Bayramları çok sevdiğimden bahsederim hep. Çocukluğumuzda bayram benim ve ablam için yeni alınmış kıyafetler demekti. Annem yalnızca bayramda bizi baştan ayağa giydirirdi. Bayram gelmeden bayramda ne giyeceğimiz telaşına düşer, çantadan tokaya çoraptan ayakkabıya tüm kıyafetlerimiz gıcır gıcır olurdu. Annem dikerdi her şeyimizi.

Arefe günü banyo yapmak mühim işti.
Çocuklar bir yaş büyürdü çünkü.
Annem ikimizi de güzelce yıkardı.

Akşam yatmadan önce ertesi gün giyeceklerimizi askılarıyla birlikte yatağımızın başucuna asardık ablamla. Ayakkabılarım hep siyah rugan olurdu. Böyle üzeri kurdelalı, parlak…
Yattığım yerden onlara bakar uyuyamazdım heyecandan. Hemen sabah olsun isterdim.

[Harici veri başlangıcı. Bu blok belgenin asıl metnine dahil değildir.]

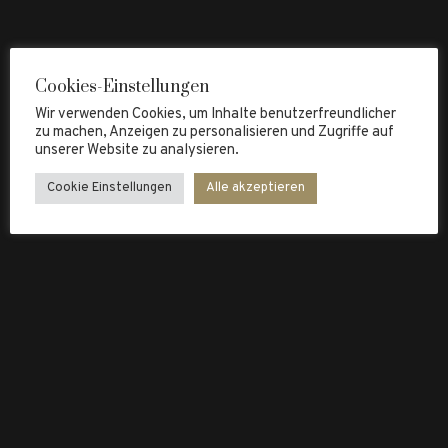
Cookies-Einstellungen
Wir verwenden Cookies, um Inhalte benutzerfreundlicher
zu machen, Anzeigen zu personalisieren und Zugriffe auf
unserer Website zu analysieren.
Cookie Einstellungen
Alle akzeptieren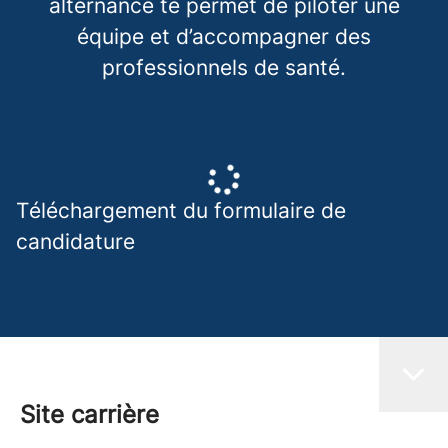
alternance te permet de piloter une
équipe et d’accompagner des
professionnels de santé.
Téléchargement du formulaire de
candidature
Site carrière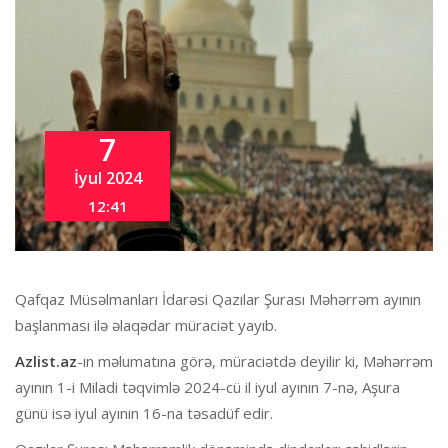
7
İyul 2024
12:41
Qafqaz Müsəlmanları İdarəsi Qazılar Şurası Məhərrəm ayının
başlanması ilə əlaqədar müraciət yayıb.
Azlist.az
-ın məlumatına görə, müraciətdə deyilir ki, Məhərrəm
ayının 1-i Miladi təqvimlə 2024-cü il iyul ayının 7-nə, Aşura
günü isə iyul ayının 16-na təsadüf edir.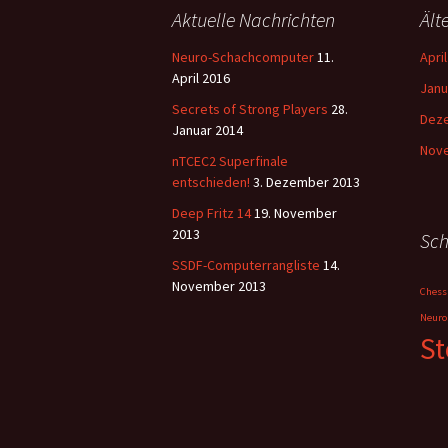
Aktuelle Nachrichten
Ält
Neuro-Schachcomputer
11.
Apri
April 2016
Janu
Secrets of Strong Players
28.
Dez
Januar 2014
Nov
nTCEC2 Superfinale
entschieden!
3. Dezember 2013
Deep Fritz 14
19. November
2013
Sch
SSDF-Computerrangliste
14.
November 2013
Chess
Neuro
St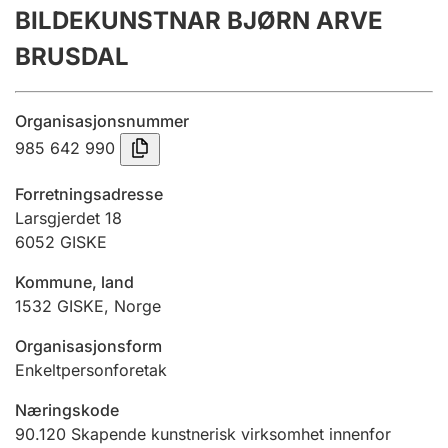
BILDEKUNSTNAR BJØRN ARVE
Årsregnskap
BRUSDAL
Innsending og forsinkelsesgebyr
Organisasjonsnummer
Tinglysing
985 642 990
Forretningsadresse
Jeger
Larsgjerdet 18
Betaling og jegeravgiftskort
6052
GISKE
Kommune, land
1532
GISKE
,
Norge
Ektepaktveileder
Organisasjonsform
Enkeltpersonforetak
Offentlig sektor
Næringskode
90.120
Skapende kunstnerisk virksomhet innenfor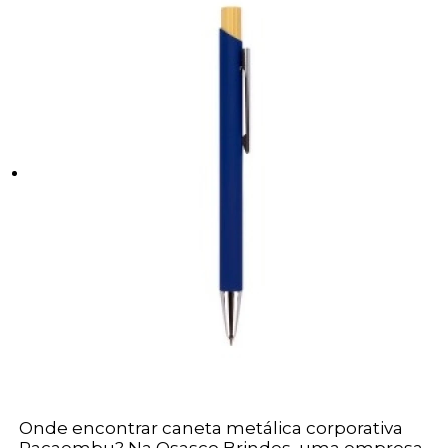
Onde encontrar caneta metálica corporativa
Pacaembu? Na Osasco Brindes, uma empresa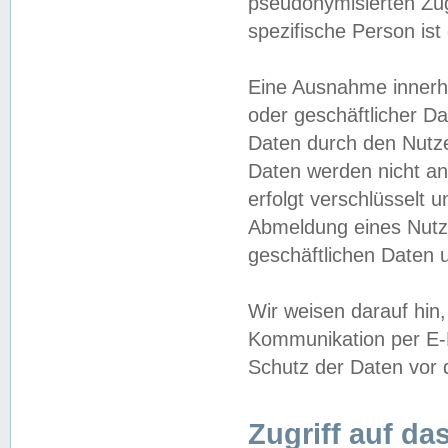
pseudonymisierten Zug
spezifische Person ist
Eine Ausnahme innerha
oder geschäftlicher D
Daten durch den Nutzer
Daten werden nicht an
erfolgt verschlüsselt 
Abmeldung eines Nutz
geschäftlichen Daten u
Wir weisen darauf hin,
Kommunikation per E-M
Schutz der Daten vor d
Zugriff auf da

Sabah olduğunda namaz vakti kaldırırdı annem bizi.
Bugün bayramdı,
Yatılmazdı.

Annem bayram için hep su böreği yapardı bir gün öncesinden.
Onu, böreği açarken pişirirken izlemek, bayramın geldiğinin en büyük müjdecisiydi benim için.
Herkes yalan söylese bile, börek söylemezdi.
Bayram gelmişti.
Çünkü börek bayram demekti.

Babam namazdan gelince kahvaltı sofrası kurulurdu.
Bütün aile kahvaltı yapardık.
Üstümü giyinmezdim hemen…
Kirlenmesin diye…

Kahvaltıdan sonra aile içinde bayramlaşırdık biz, özel bir usulle…
Babam başköşeye otururdu, annem onun elini öper bayramlaşır sonra yanına otururdu. Ardından ablam, babamın, annemin elini öper yanlarına otururdu. Ardından ben önce babamın, sonra annemin ardından ablamın elini öper otururdum.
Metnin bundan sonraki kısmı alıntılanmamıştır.